THIS refers to the article ‘An economic collapse?’ (Jan 14), which highlighted Pakistan’s long-standing structural issues. Although the theme was fine, the more relevant time point would have been 1999, 2008 or 2018, when Pakistan was almost on the brink of bankruptcy.
What the current government inherited was a bankrupt economy with a very large current account deficit, stationary remittances, looming debt payments and, above all, FATF grey list with a threat of getting blacklisted.
The said article rightly built the scenario in case there was a ‘no’ from the creditors. Actually, this was the situation the government faced when it came to power. It had no choice but to go to the IMF with tough conditionalities in order to stabilise the economy. Additionally, the country had been put on FATF grey list, requiring us to make difficult decisions. In this backdrop, there was a general flight of capital. As the government was trying to stabilise the economy in 2019-20, it faced the Covid pandemic. The government handled the pandemic exceptionally well, which was also recognised internationally.
Not only a large rescue plan was introduced to handle the effects of Covid, the government kept investing in agriculture, exports and housing sectors to mitigate the negative fallout of the pandemic. This helped the economy to rebound with a four per cent GDP growth.

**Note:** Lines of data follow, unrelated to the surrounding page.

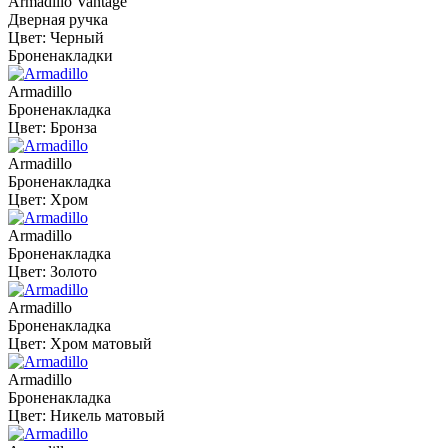
Armadillo Vantage
Дверная ручка
Цвет: Черный
Броненакладки
Armadillo
Броненакладка
Цвет: Бронза
Armadillo
Броненакладка
Цвет: Хром
Armadillo
Броненакладка
Цвет: Золото
Armadillo
Броненакладка
Цвет: Хром матовый
Armadillo
Броненакладка
Цвет: Никель матовый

The latest budget was premised on inclusive and sustainable growth. The incentives in the budget started showing promising results, with growth in revenue collection, agriculture, exports, remittances, large-scale manufacturing and power consumption. This was good news till the commodity cycle hit the country along with the Afghanistan crisis. Prices of imported commodities went up, pushing higher the trade deficit and inflation.
However, growth of 4.5pc to 5pc is being witnessed in the economy during this year despite the headwinds, and with the international commodity prices likely to come down in the next 3-6 months, Pakistan will experience an inclusive and sustainable growth, and not an economic collapse.